JDK-8158012 : Use SW prefetch instructions instead of BIS for allocation prefetches on SPARC Core C4
  • Type: Enhancement
  • Component: hotspot
  • Sub-Component: compiler
  • Affected Version: 7
  • Priority: P3
  • Status: Resolved
  • Resolution: Fixed
  • OS: generic
  • CPU: sparc,sparc_64
  • Submitted: 2016-05-27
  • Updated: 2019-01-14
  • Resolved: 2016-12-07
The Version table provides details related to the release that this issue/RFE will be addressed.

Unresolved : Release in which this issue/RFE will be addressed.
Resolved: Release in which this issue/RFE has been resolved.
Fixed : Release in which this issue/RFE has been fixed. The release containing this fix may be available for download as an Early Access Release or a General Availability Release.

To download the current JDK release, click here.
JDK 8 JDK 9
8u192Fixed 9 b150Fixed
Description
Analysis by Prasad Vidhyabaskaran and Jeff Oplinger

Loads that follow BIS (Block Init Store) based allocation prefetches (which is the default on SPARC processors), suffer from Partial RAW (Read After Write) Hazards. Partial RAWs perform slower than Full RAW Hazards on T7 (C4 core). When SW Prefetches are used for allocation prefetch (-XX:AllocatePrefetchInstr=0) , the partial RAW hazard is eliminated and resulting full RAW hazards are handled more efficiently, thus improving performance.
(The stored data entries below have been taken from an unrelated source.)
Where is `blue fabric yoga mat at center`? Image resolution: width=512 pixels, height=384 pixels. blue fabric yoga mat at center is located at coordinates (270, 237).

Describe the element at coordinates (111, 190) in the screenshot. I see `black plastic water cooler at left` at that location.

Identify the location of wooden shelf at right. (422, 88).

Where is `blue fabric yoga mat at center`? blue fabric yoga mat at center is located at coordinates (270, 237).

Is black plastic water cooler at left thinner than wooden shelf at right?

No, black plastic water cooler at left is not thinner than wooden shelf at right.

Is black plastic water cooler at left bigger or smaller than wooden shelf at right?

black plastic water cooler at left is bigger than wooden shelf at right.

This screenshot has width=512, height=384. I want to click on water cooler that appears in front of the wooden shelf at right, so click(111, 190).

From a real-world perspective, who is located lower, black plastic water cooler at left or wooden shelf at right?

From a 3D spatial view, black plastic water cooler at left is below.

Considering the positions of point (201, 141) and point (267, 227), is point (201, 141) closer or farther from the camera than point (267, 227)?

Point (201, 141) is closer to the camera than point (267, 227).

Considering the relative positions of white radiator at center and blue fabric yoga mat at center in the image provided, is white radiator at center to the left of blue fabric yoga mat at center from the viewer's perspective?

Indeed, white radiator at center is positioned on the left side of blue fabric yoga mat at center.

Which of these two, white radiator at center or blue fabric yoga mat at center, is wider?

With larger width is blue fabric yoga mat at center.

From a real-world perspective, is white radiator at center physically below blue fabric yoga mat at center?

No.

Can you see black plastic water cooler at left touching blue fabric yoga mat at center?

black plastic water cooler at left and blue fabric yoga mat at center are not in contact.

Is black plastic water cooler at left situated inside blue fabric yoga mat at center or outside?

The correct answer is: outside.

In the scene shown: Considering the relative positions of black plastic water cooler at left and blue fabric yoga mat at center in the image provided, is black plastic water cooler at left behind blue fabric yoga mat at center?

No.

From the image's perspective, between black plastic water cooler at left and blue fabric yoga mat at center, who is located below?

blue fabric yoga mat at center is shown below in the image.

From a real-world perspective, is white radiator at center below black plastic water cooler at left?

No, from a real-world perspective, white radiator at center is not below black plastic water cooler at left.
Performance measurements were done using JMH testsuite (on SPARC T7), aurora tool (on SPARC T4), and stand alone SPECJBB2005  runs (on SPARC T7).
 - 70% of JMH test cases showed improvements in the range of 1% to more than 4x, with 30% showing more than 5% gain. 28% of the tests regressed by less than 5%.
 - Results from Aurora runs can be seen at the following link
http://aurora.se.oracle.com/performance/reporting/report/prasad.vidhyabaskaran.java_jvm_prefetch_flag_eval_solaris_sparc?mode=prasad.vidhyabaskaran.style3.instr1
These show improvements between 1% to 5% on most of the workloads, and a small regression on just the SPECjvm2008.serial workload. 
 - On SPECjbb2005, lower number of warehouse threads showed anywhere between 1 to 2.7% improvements and < 2% regression in peak warehouse step when memory bandwidth was exercised heavily. 

It can be noted that performance gains are measurably larger than few regressing cases that were noted. Recommendation is to change the default prefetching choice to use SW prefetches (AllocatePrefetchInstr=0) on SPARC-T7 processors.
Comments
FC Extension request Justification: Minor change that adjusts the default prefetching mechanism only on Oracle SPARC Core C4 processor based systems and can offer significant performance improvements. Risk: Low as it only impacts the default behavior of the JDK. Due date: Code changes are currently in review process Code review webrev: http://cr.openjdk.java.net/~kvn/8158012/webrev.00/ Code review thread: http://mail.openjdk.java.net/pipermail/hotspot-compiler-dev/2016-December/025089.html
22-06-2017